The absence of the satisfaction hoped for, the continued denial of the desired baby, must in the end lead the small lover to turn away from his hopeless longing
Sigmund Freud (The Dissolution Of the Oedipus Complex, 1924).

Oedipus represents something like a high tide in the development of our capacity for frustration. It’s here that we find Freud’s small hopeless lover washed up on the shoreline, the flotsam and jetsam left with him are the tools he’ll use to get by in this new land. The land before – dwindling to the point where sea melds with horizon – was a life where a completeness of satisfaction seemed obtainable. It’s still out there somewhere.

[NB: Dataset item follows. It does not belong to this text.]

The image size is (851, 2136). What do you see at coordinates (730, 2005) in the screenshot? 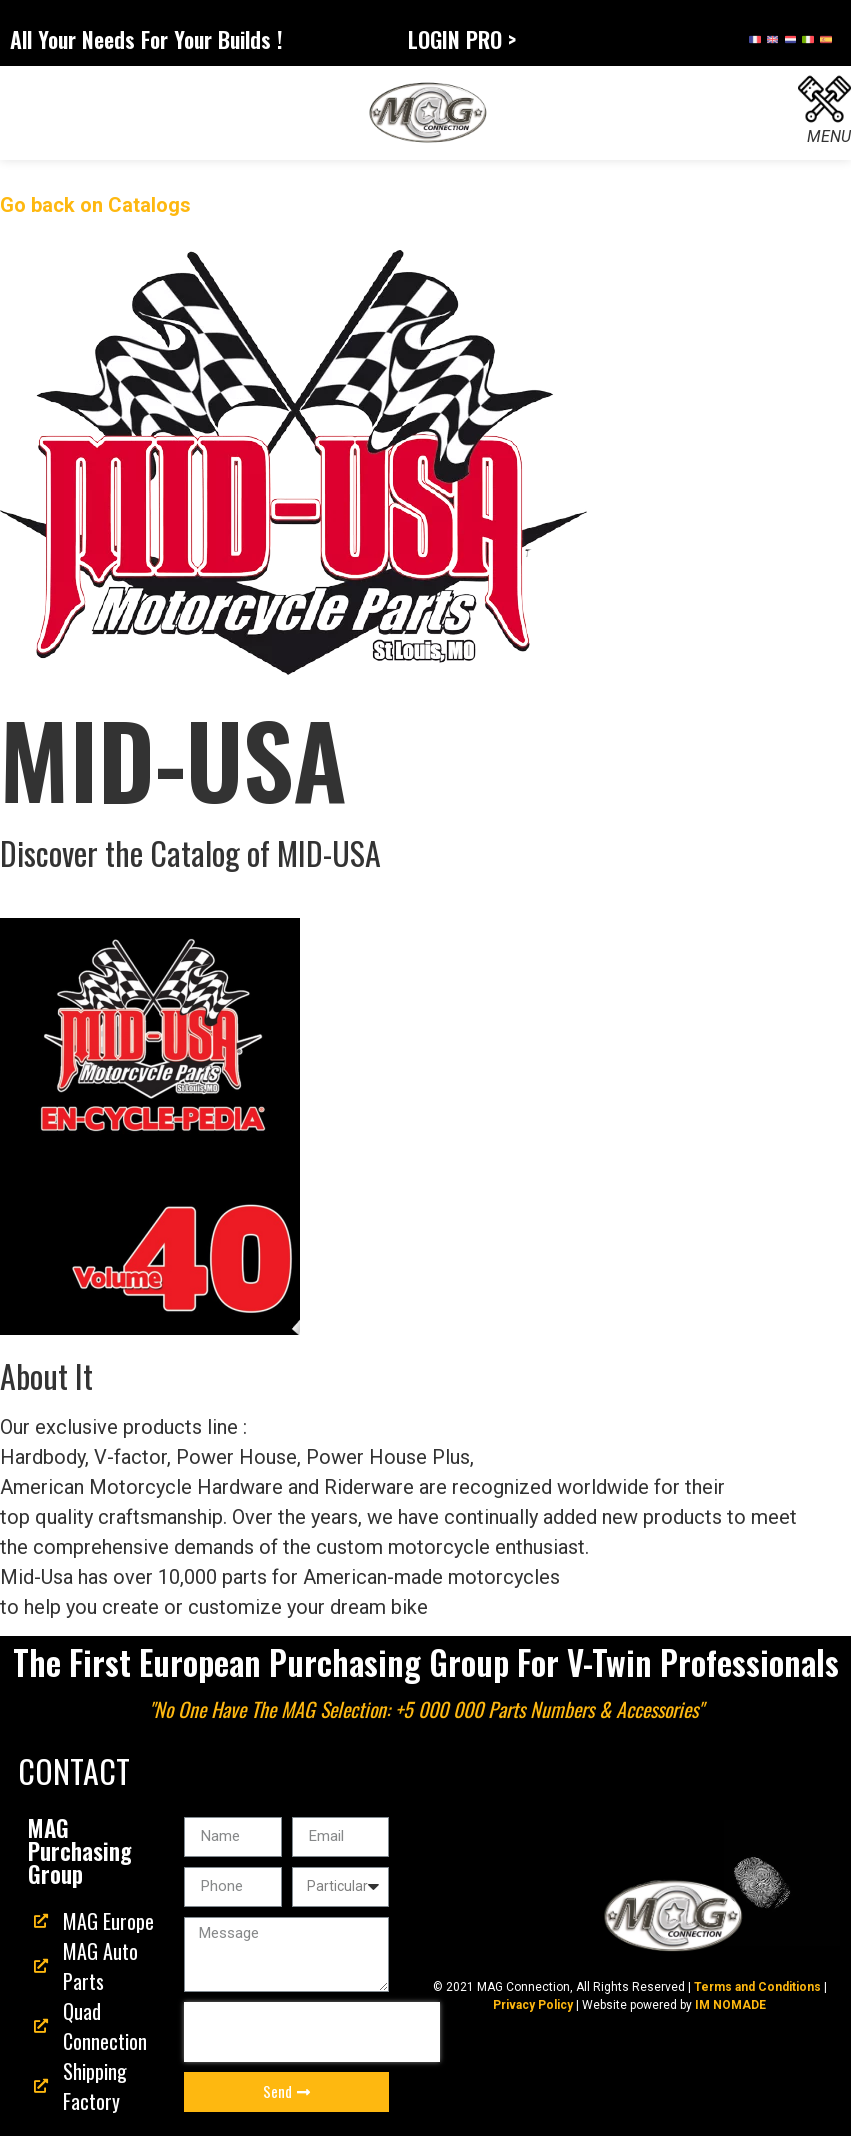
I see `IM NOMADE` at bounding box center [730, 2005].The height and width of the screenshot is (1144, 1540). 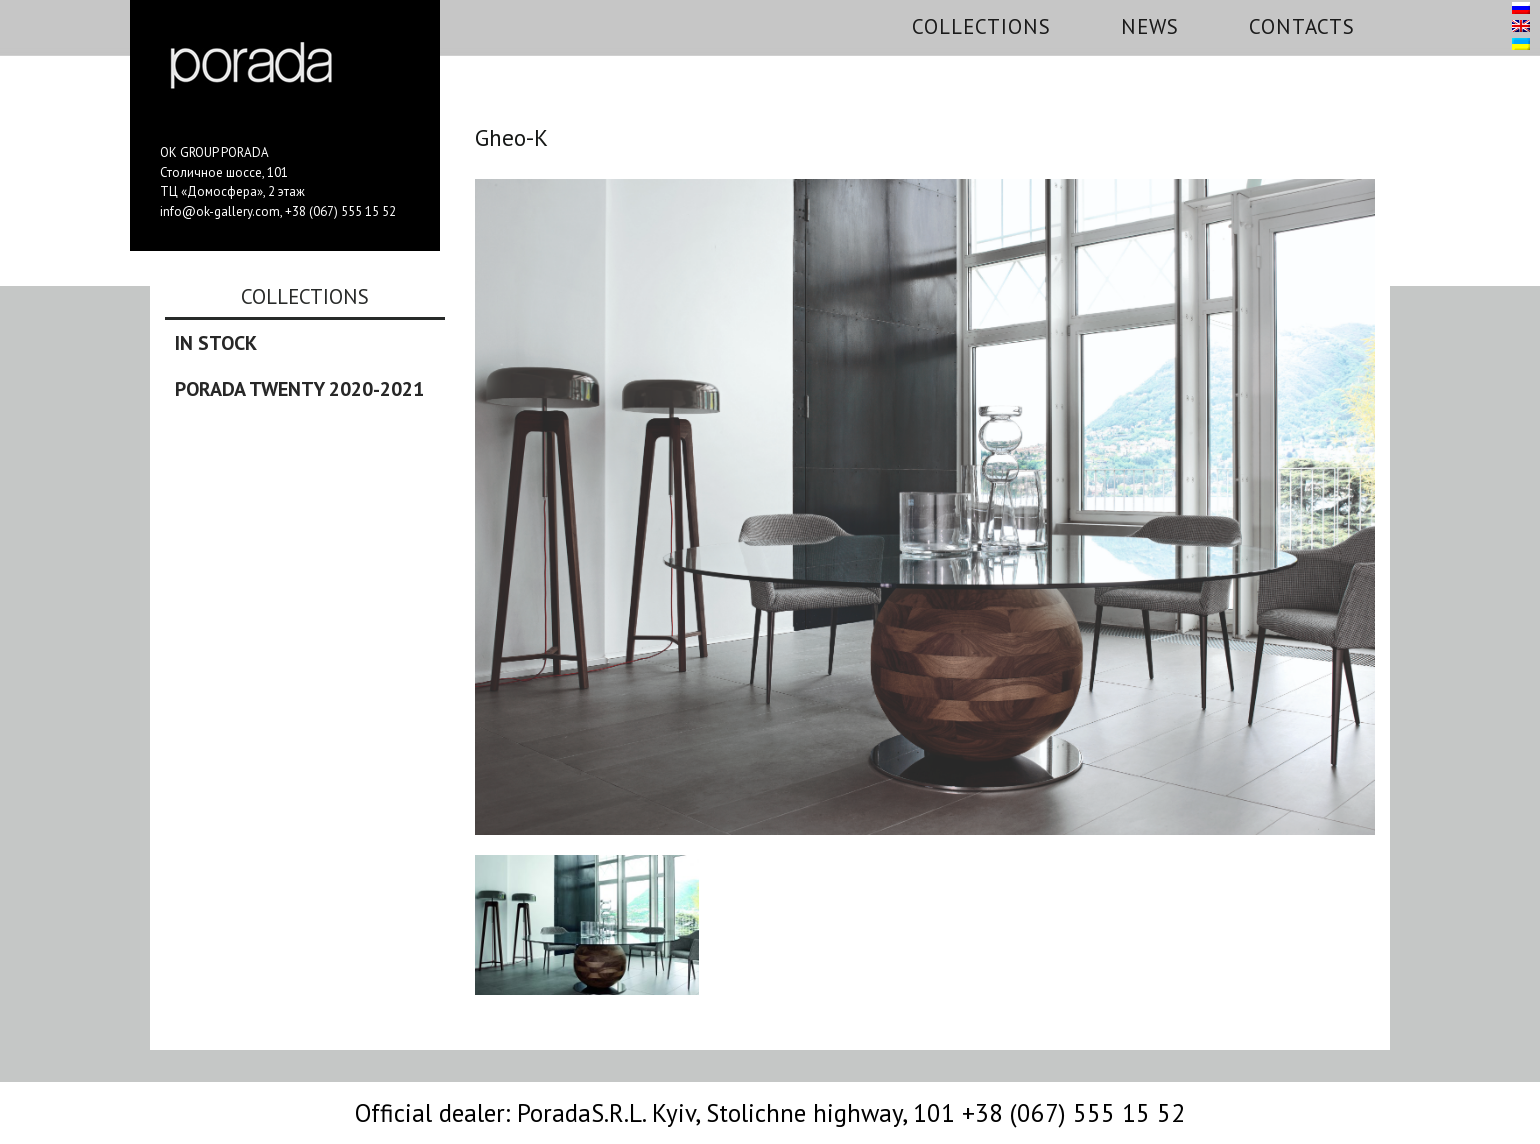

Frustration—which in this essay I use as a polite word for oedipal rage—has an impressive provenance in psychoanalytic thinking. If we weren’t frustrated Freud’s entire theory wouldn’t get going. As Adam Phillips points out; ‘without incestuous desire the Freudian unconscious doesn’t make sense, the unacceptable has to start somewhere and it’s incest that sets it off.’ (Phillips, 1995: 10). In Freud’s scheme also, it is frustration that leads the small hopeless lover to accept reality over hoped for pleasure, establish a superego. Klein and Bion considered the ability to bear frustration, (to not do something terrible with our oedipal longings like have a jealous rage), was what enables a thinking capacity, to make connections and links, to not go mad. Our experience of frustration, which can be so maddening, might be something that saves us from insanity.This begins to sound like a cautionary tale; keep taking the medicine rather than suffer even worse consequences—castration, murder, madness. Perhaps frustration, this fundamental human experience that Freud in his Project (1950) suggests has to be felt in order to survive, has something more attractive going for it. Perhaps their betrayal of us, (our parents), our wretched casting out by them, has another function. Feeling frustrated – which here seems to be at best about being led astray, at worst duped – has another function. It’s not just about avoiding catastrophe, it’s also about the potential for pleasure; we have to be frustrated because without frustration how can we experience hope? Hope is a precondition for frustration; you have to want something to feel frustrated by not getting it. So a life that avoids frustration may also be a life that avoids hope.